Royce Purinton

Biographical details
- Born: October 27, 1877 West Bowdoin, Maine, U.S.
- Died: March 25, 1919 (aged 41) Lewiston, Maine, U.S.
- Alma mater: Bates (1900)

Playing career

Football
- 1896–1899: Bates
- Positions: Halfback, quarterback

Coaching career (HC unless noted)

Football
- 1901: Carleton
- 1902: Bates
- 1904–1917: Bates

Baseball
- 1902–1917: Bates

Administrative career (AD unless noted)
- 1906–1919: Bates

= Royce Purinton =

American football coach

Royce Davis Purinton (October 27, 1877 – March 25, 1919) was an American college football coach.
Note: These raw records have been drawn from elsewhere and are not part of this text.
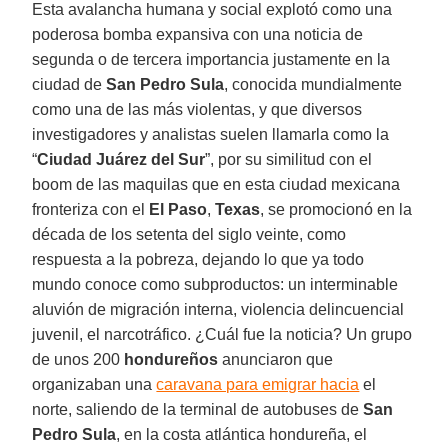
Esta avalancha humana y social explotó como una
poderosa bomba expansiva con una noticia de
segunda o de tercera importancia justamente en la
ciudad de
San Pedro Sula
, conocida mundialmente
como una de las más violentas, y que diversos
investigadores y analistas suelen llamarla como la
“
Ciudad Juárez del Sur
”, por su similitud con el
boom de las maquilas que en esta ciudad mexicana
fronteriza con el
El Paso
,
Texas
, se promocionó en la
década de los setenta del siglo veinte, como
respuesta a la pobreza, dejando lo que ya todo
mundo conoce como subproductos: un interminable
aluvión de migración interna, violencia delincuencial
juvenil, el narcotráfico. ¿Cuál fue la noticia? Un grupo
de unos 200
hondureños
anunciaron que
organizaban una
caravana para emigrar hacia
el
norte, saliendo de la terminal de autobuses de
San
Pedro Sula
, en la costa atlántica hondureña, el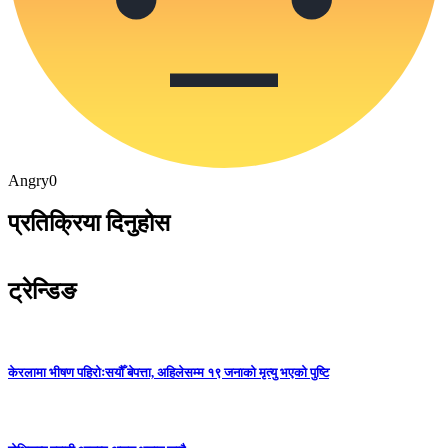
Angry
0
प्रतिक्रिया दिनुहोस
ट्रेन्डिङ
केरलामा भीषण पहिरोःसयौँ बेपत्ता, अहिलेसम्म १९ जनाको मृत्यु भएको पुष्टि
He served as the head football coach at Bates College in 1902 and from 1904 to 1917. He also coached the Bates baseball team from 1902 to 1917.

==Biography==
Purinton was born in West Bowdoin, Maine to Nathaniel S. and Jennie (Williams) Purinton. His father was the private secretary to three governors of Maine.

Purinton was captain of the Bates football in 1899. After graduating, he worked for the Pejepscot Paper Company. in 1901, Purington coached the football team at Carleton College in Northfield, Minnesota. He began his coaching career at Bates in 1902. He did not return the following season, but was brought back in 1904. In 1906, he was named physical director of the college. In February 1918, he went to France to work as a physical director for the YMCA. He returned to Bates in January 1919.

Purinton died of heart failure, on March 25, 1919, in Lewiston, Maine. He was survived by his wife, the former Rena A. Dresser of Turner, Maine and a son, Royce Jr. Their daughter, Frances, died of the spanish flu in 1918.